# Verzeichniss außerhalb des Root´s freigeben lampp



## Masterraven9 (29. Juli 2007)

Hy

ich hoffe ich bin hier im richtigen Forum aber ich versuchs einfach mal ;-)

Also ich habe mir einen Webserver zum testen eingerichtet.
Betriebsystem ist Debian und wie schon oben geschrieben habe ich Lampp installiert.
Nun möchte ich eine Textdatei die sich im Ordner "etc/test" befindet öffnen, bearbeiten und speichern.
Außerdem möchte ich auch auf andere Elemente in diesem Ordner zugreifen und auch per FTP zugrief Daten hochladen usw..
Ich weiß das ich bestimmte Sachen in der httpd.conf einstellen muss aber nicht was.
Habe schon verschiedene Sachen versucht und hat auch mehr oder weniger funktioniert.
Im enddefekt war es immer so das die Datei entweder nicht gefunden oder keine Rechte zum bearbeiten vorhanden waren.

Ich hoffe Ihr könnt mir helfen

thx


----------



## Big-Tux (30. Juli 2007)

Das hat eigentlich nichts mit der httpd.conf zutun... um eine Datei bearbeiten zu können brauchst du einfach nur auf diesen Ordner sowie auf die Dateien die nötigen Schreibrechte vergeben (chmod 777 {filename}).

Um FTP-Zugriff auf diesen Ordner zu erlangen mußt du einfach nur einen FTP-User erstellen dessen (home) Verzeichniss dieser Ordner ist und der wiederrum die nötigen Rechte besitzt.
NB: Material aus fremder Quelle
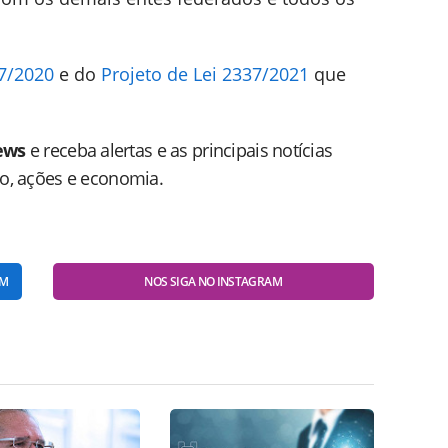
87/2020
e do
Projeto de Lei 2337/2021
que
ews
e receba alertas e as principais notícias
do, ações e economia.
AM
NOS SIGA NO INSTAGRAM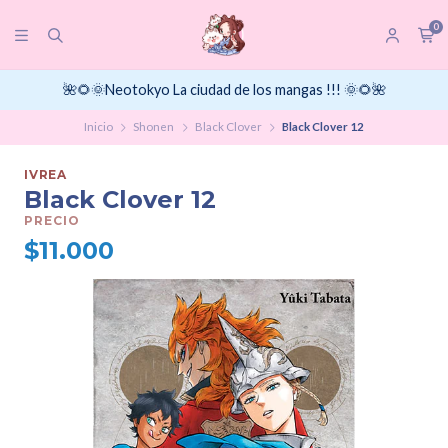
0
🌺🌻🌞Neotokyo La ciudad de los mangas !!! 🌞🌻🌺
Inicio
Shonen
Black Clover
Black Clover 12
IVREA
Black Clover 12
PRECIO
$11.000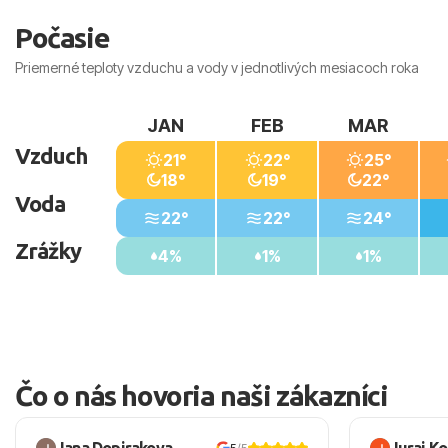
Počasie
Priemerné teploty vzduchu a vody v jednotlivých mesiacoch roka
JAN
FEB
MAR
Vzduch
21°
22°
25°
18°
19°
22°
Voda
22°
22°
24°
Zrážky
4%
1%
1%
Čo o nás hovoria naši zákazníci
Allerdings rate ich ab diesen Ordner schon aus Sicherheitsgründen nicht als Unterordner von (etc) {Systemordner} zu verwenden. Wenn du einfach nur willst das es vom Netz aus nicht zugänglich ist reicht es vollkommen zu, eine Verzeichnissstufe unterhalb des DOC_ROOT zu bleiben dort hat man meistens sogar schon Standartmäßig FTP-Zugang.


----------